O restante do excedente deverá ser absorvido pelo aumento das exportações, pela redução das importações de etanol e pela expansão do consumo doméstico de etanol hidratado, favorecido pela maior competitividade frente à gasolina. A expectativa é de que as exportações aumentem cerca de 500 milhões de litros em relação ao ano anterior, enquanto a queda relativa dos preços do etanol tende a reduzir as importações, principalmente do produto norte-americano destinado às Regiões Norte e Nordeste. No mercado interno, a melhora da competitividade do etanol hidratado também deve estimular o consumo. Em São Paulo, a paridade do etanol em relação à gasolina recuou da faixa entre 67% e 70% para aproximadamente 58% a 59%, favorecendo a migração dos consumidores para o biocombustível. A combinação entre maior demanda decorrente do E32, crescimento das exportações e redução das importações poderá absorver aproximadamente metade do excedente adicional de produção.
O restante deverá ser consumido por meio do aumento das vendas de etanol hidratado em Estados onde sua participação ainda é relativamente reduzida, como Rio de Janeiro, Bahia, Distrito Federal e Santa Catarina. A expectativa também é de recuperação gradual dos preços do etanol, embora esse movimento dependa principalmente da ampliação do consumo. A avaliação é que as vendas mensais de etanol hidratado precisariam avançar do intervalo atual entre 1,7 bilhão e 1,8 bilhão de litros para cerca de 2 bilhões de litros para sustentar uma recuperação mais consistente das cotações. Em relação ao mix industrial, a adoção do E32 não deve provocar mudanças significativas, uma vez que o redirecionamento da produção para o etanol já ocorreu em função da menor atratividade do açúcar.
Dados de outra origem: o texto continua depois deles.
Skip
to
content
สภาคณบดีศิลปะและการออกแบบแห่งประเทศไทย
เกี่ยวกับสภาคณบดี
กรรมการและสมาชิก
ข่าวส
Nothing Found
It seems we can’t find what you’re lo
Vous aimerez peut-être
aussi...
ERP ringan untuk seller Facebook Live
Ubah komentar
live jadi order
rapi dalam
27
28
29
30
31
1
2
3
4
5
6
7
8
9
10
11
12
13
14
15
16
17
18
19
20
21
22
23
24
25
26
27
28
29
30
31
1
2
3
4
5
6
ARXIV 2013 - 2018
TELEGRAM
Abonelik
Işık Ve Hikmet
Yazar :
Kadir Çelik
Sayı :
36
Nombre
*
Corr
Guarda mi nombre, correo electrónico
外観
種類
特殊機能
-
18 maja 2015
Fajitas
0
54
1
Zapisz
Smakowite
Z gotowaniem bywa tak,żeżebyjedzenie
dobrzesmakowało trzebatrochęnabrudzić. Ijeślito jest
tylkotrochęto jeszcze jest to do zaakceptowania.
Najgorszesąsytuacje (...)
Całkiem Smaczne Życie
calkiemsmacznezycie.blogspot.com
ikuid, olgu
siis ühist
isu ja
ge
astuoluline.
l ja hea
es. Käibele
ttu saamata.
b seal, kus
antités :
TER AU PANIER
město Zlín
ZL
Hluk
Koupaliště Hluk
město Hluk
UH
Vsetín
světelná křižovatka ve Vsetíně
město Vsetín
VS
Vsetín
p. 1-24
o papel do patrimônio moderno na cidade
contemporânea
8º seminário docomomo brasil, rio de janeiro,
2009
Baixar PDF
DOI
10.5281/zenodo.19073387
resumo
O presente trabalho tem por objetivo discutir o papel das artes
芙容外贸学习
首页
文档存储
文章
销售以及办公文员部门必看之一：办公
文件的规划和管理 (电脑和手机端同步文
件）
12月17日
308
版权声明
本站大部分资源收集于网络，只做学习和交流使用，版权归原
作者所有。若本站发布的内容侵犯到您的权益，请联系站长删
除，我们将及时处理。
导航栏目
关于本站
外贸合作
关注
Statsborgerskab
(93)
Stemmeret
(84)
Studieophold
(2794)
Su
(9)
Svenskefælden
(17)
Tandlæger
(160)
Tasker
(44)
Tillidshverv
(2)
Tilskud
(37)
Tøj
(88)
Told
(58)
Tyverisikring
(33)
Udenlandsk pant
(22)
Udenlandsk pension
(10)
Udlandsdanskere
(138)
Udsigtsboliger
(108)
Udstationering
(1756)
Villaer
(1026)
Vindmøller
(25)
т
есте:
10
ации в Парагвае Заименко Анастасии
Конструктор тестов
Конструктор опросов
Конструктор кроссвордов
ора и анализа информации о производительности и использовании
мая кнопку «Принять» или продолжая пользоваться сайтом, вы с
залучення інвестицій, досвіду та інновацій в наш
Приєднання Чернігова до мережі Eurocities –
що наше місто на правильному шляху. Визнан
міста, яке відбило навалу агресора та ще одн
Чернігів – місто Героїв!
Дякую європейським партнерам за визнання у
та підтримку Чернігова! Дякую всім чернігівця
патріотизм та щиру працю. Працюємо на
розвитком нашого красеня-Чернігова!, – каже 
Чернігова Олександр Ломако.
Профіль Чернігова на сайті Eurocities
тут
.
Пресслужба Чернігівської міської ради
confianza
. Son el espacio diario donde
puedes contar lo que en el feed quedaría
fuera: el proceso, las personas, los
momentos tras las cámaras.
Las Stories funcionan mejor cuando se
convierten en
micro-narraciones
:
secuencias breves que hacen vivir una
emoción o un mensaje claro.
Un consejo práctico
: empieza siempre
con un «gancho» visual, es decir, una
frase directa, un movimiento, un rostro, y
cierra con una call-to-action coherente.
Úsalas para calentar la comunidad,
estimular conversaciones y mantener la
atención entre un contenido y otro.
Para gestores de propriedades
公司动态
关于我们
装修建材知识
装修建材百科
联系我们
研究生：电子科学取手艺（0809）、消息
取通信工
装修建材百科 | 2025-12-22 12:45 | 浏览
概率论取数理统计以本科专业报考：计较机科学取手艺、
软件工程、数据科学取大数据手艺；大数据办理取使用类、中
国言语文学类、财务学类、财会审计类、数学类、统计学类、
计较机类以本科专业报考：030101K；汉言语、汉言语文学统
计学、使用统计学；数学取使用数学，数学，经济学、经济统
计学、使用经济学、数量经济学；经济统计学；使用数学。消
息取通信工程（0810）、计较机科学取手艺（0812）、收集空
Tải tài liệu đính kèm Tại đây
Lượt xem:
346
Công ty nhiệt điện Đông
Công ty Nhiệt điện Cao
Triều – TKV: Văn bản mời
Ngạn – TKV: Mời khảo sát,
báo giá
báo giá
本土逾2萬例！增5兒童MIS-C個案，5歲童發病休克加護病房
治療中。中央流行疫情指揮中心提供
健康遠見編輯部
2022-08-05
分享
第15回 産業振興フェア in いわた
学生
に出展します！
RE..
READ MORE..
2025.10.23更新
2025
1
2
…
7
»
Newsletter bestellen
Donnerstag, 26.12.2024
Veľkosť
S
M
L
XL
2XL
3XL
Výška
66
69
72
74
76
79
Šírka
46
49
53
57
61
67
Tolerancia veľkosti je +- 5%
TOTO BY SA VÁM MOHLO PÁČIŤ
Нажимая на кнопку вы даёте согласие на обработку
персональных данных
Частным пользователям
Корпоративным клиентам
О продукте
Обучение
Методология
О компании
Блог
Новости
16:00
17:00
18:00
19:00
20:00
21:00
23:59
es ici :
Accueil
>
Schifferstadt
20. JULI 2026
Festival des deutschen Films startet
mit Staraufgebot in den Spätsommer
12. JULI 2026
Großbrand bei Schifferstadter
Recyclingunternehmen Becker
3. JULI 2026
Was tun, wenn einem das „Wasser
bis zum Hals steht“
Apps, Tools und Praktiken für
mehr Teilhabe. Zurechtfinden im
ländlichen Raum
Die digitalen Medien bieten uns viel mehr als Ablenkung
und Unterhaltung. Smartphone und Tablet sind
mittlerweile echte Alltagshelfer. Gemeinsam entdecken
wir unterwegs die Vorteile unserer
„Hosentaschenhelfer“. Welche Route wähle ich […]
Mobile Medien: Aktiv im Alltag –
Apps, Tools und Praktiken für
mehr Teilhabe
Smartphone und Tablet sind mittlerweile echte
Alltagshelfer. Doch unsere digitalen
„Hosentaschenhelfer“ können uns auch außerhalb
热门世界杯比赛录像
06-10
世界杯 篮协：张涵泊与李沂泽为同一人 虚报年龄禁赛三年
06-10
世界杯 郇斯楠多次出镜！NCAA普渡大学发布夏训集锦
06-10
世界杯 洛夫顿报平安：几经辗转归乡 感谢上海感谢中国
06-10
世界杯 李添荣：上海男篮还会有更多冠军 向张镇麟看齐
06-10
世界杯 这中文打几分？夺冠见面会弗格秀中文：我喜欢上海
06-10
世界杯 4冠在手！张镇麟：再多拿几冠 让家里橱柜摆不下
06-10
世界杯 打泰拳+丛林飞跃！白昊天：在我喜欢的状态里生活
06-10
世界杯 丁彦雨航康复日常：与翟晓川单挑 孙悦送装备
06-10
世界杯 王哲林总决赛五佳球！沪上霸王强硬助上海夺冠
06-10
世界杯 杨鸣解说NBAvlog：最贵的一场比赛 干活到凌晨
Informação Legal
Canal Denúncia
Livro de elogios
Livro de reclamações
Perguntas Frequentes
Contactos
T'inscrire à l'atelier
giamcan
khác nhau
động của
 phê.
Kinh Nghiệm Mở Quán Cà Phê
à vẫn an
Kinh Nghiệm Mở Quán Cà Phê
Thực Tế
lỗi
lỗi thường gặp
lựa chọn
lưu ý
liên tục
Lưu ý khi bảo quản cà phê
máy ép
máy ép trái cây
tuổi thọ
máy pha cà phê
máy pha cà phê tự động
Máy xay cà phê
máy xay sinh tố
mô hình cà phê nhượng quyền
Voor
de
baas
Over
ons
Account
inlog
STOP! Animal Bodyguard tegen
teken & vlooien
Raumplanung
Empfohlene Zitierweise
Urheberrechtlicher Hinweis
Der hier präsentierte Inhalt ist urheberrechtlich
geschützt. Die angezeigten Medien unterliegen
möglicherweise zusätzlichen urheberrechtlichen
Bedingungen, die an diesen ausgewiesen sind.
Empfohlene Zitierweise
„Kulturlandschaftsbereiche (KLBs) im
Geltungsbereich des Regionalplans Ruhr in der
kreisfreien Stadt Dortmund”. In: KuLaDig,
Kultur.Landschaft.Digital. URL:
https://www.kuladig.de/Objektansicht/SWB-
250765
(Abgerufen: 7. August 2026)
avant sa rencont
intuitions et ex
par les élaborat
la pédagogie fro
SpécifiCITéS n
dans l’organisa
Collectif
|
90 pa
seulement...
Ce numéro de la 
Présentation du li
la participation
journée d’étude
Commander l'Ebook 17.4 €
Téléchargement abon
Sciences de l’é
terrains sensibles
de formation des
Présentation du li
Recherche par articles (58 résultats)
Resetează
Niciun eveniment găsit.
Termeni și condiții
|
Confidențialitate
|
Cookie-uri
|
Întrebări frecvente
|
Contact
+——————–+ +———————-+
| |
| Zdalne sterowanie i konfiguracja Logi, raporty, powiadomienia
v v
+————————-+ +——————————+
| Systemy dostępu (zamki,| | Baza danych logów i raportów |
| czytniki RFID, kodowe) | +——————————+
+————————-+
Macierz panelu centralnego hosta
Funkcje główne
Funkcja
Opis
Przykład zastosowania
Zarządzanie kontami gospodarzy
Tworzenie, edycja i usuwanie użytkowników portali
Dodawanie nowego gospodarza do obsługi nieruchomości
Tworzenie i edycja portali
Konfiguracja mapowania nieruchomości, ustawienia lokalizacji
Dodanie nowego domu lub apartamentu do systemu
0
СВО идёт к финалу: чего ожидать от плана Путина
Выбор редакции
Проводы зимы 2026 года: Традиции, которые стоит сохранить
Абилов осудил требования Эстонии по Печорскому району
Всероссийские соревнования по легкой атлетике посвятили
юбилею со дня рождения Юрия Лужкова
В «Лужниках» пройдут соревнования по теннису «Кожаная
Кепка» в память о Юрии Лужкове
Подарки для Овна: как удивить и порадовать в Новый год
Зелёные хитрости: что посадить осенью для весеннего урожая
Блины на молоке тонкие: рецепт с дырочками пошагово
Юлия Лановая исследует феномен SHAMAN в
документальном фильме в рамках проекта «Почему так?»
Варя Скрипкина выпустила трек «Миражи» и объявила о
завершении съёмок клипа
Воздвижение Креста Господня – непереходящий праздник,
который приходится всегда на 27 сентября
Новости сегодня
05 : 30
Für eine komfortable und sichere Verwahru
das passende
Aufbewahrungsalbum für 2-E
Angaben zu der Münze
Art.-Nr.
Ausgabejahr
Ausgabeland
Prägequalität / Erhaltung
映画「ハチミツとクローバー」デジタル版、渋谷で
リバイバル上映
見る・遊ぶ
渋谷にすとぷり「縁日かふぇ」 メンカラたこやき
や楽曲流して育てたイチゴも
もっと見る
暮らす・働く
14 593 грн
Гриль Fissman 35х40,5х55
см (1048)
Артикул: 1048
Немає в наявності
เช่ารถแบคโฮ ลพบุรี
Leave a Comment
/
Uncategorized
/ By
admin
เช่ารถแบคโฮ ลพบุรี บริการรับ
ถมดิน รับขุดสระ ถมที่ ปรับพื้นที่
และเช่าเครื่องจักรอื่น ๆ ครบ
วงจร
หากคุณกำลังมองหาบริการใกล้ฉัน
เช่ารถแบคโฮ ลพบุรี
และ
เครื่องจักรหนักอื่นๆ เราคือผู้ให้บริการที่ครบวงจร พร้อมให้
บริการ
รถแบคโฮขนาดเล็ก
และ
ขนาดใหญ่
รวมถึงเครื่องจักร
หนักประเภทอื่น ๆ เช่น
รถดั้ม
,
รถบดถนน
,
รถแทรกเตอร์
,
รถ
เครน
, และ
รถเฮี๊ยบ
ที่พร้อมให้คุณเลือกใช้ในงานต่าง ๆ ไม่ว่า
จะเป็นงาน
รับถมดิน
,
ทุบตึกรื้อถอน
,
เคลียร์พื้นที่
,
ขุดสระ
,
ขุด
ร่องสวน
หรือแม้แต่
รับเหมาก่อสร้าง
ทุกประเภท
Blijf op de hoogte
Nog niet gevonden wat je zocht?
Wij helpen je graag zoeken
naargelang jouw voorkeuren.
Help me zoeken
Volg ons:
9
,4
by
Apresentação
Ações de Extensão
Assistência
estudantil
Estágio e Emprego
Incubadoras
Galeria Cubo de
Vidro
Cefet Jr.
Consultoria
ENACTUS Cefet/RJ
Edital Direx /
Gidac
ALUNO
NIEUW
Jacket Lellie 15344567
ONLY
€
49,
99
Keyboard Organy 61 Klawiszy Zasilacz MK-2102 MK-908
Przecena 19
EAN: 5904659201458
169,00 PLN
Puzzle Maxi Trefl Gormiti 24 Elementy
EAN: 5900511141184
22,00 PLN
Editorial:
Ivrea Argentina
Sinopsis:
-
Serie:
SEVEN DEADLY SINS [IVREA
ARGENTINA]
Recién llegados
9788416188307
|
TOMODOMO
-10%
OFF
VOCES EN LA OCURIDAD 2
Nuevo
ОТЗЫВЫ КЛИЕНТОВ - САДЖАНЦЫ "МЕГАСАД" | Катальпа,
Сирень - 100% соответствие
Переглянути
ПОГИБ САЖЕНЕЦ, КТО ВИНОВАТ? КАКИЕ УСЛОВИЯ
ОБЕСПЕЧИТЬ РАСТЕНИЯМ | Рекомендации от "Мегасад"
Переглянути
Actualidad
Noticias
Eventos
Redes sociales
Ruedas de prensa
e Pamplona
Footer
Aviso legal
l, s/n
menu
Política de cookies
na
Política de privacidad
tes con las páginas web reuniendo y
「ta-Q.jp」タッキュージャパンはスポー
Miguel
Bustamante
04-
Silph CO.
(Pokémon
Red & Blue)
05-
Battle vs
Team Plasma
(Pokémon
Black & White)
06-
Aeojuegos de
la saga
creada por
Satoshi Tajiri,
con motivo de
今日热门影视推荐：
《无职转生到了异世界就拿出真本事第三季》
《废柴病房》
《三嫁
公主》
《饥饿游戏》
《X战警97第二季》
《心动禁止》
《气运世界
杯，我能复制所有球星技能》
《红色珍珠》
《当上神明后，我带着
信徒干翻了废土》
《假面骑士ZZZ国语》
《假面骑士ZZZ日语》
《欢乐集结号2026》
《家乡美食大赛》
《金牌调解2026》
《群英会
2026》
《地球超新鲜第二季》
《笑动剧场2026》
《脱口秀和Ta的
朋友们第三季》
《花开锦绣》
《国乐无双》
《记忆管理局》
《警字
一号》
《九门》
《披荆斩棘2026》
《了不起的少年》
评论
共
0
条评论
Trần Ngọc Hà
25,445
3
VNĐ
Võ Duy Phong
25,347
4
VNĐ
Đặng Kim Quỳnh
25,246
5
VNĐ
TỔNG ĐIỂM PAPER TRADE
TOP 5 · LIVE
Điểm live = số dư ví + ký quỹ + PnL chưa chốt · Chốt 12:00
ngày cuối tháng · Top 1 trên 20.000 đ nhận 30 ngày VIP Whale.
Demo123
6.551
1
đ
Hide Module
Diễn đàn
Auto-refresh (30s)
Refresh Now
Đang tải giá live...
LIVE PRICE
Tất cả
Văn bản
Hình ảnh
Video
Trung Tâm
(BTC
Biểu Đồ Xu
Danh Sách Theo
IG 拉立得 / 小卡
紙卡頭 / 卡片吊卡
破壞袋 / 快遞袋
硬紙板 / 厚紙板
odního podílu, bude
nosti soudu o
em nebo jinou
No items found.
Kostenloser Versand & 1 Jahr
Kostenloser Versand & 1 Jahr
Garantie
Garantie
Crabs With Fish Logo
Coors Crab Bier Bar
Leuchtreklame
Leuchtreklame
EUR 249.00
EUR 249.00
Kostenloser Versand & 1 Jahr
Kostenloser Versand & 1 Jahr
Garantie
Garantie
A participação da sacarose destinada à fabricação de açúcar recuou de pouco mais de 50% na safra passada para cerca de 45% nos primeiros meses do atual ciclo. Ainda assim, uma eventual recuperação dos preços internacionais do açúcar, caso se confirmem problemas climáticos em importantes produtores asiáticos, poderá estimular parte das usinas a ampliar novamente a produção do açúcar na segunda metade da safra. A elevação da mistura obrigatória contribuirá para reduzir parcialmente a necessidade de importação de gasolina. Atualmente, o Brasil importa entre 8% e 10% do combustível consumido internamente, volume equivalente a aproximadamente 2,5 bilhões de litros por ano. Embora o impacto seja limitado, o E32 tende a reduzir parte dessa dependência externa e contribuir positivamente para a balança comercial. Fonte: Broadcast Agro. Adaptado por Cogo Inteligência em Agronegócio.